▸ **Your task**
After finding the line that contains "zamanda Opel’in 70’lerdeki" in the material below, print that line and all subsequent lines exactly, up to and including the last.

▸ **Dataset excerpts**
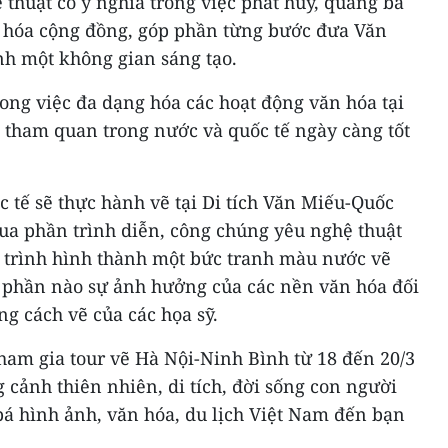
thuật có ý nghĩa trong việc phát huy, quảng bá
ăn hóa cộng đồng, góp phần từng bước đưa Văn
h một không gian sáng tạo.
rong việc đa dạng hóa các hoạt động văn hóa tại
 tham quan trong nước và quốc tế ngày càng tốt
c tế sẽ thực hành vẽ tại Di tích Văn Miếu-Quốc
ua phần trình diễn, công chúng yêu nghệ thuật
uá trình hình thành một bức tranh màu nước vẽ
 phần nào sự ảnh hưởng của các nền văn hóa đối
ng cách vẽ của các họa sỹ.
tham gia tour vẽ Hà Nội-Ninh Bình từ 18 đến 20/3
g cảnh thiên nhiên, di tích, đời sống con người
á hình ảnh, văn hóa, du lịch Việt Nam đến bạn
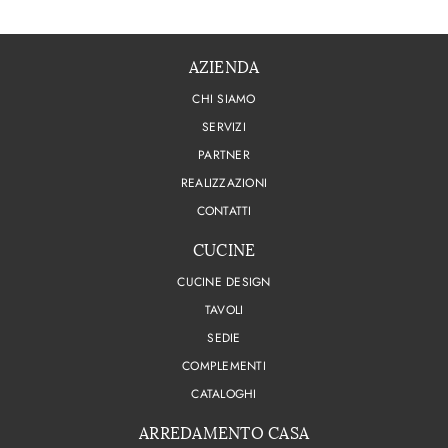
AZIENDA
CHI SIAMO
SERVIZI
PARTNER
REALIZZAZIONI
CONTATTI
CUCINE
CUCINE DESIGN
TAVOLI
SEDIE
COMPLEMENTI
CATALOGHI
ARREDAMENTO CASA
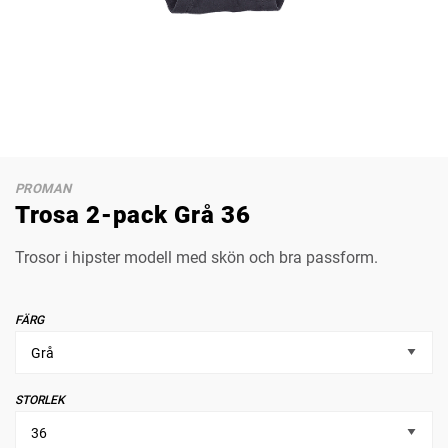
PROMAN
Trosa 2-pack Grå 36
Trosor i hipster modell med skön och bra passform.
FÄRG
STORLEK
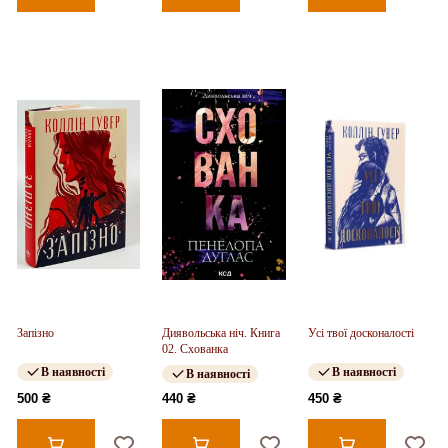
Запізно
Диявольська ніч. Книга
Усі твої досконалості
02. Схованка
В наявності
В наявності
В наявності
500 ₴
440 ₴
450 ₴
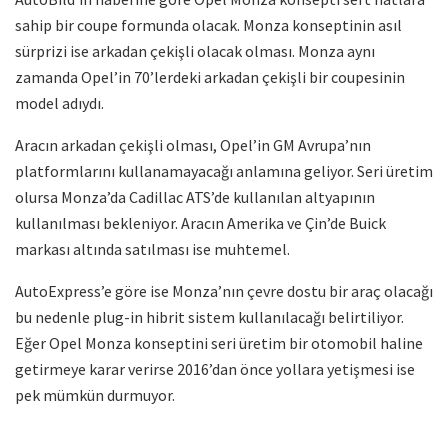
sahip bir coupe formunda olacak. Monza konseptinin asıl
sürprizi ise arkadan çekişli olacak olması. Monza aynı
zamanda Opel’in 70’lerdeki arkadan çekişli bir coupesinin
model adıydı.
Aracın arkadan çekişli olması, Opel’in GM Avrupa’nın
platformlarını kullanamayacağı anlamına geliyor. Seri üretim
olursa Monza’da Cadillac ATS’de kullanılan altyapının
kullanılması bekleniyor. Aracın Amerika ve Çin’de Buick
markası altında satılması ise muhtemel.
AutoExpress’e göre ise Monza’nın çevre dostu bir araç olacağı
bu nedenle plug-in hibrit sistem kullanılacağı belirtiliyor.
Eğer Opel Monza konseptini seri üretim bir otomobil haline
getirmeye karar verirse 2016’dan önce yollara yetişmesi ise
pek mümkün durmuyor.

▸ **Expected answer**
zamanda Opel’in 70’lerdeki arkadan çekişli bir coupesinin
model adıydı.
Aracın arkadan çekişli olması, Opel’in GM Avrupa’nın
platformlarını kullanamayacağı anlamına geliyor. Seri üretim
olursa Monza’da Cadillac ATS’de kullanılan altyapının
kullanılması bekleniyor. Aracın Amerika ve Çin’de Buick
markası altında satılması ise muhtemel.
AutoExpress’e göre ise Monza’nın çevre dostu bir araç olacağı
bu nedenle plug-in hibrit sistem kullanılacağı belirtiliyor.
Eğer Opel Monza konseptini seri üretim bir otomobil haline
getirmeye karar verirse 2016’dan önce yollara yetişmesi ise
pek mümkün durmuyor.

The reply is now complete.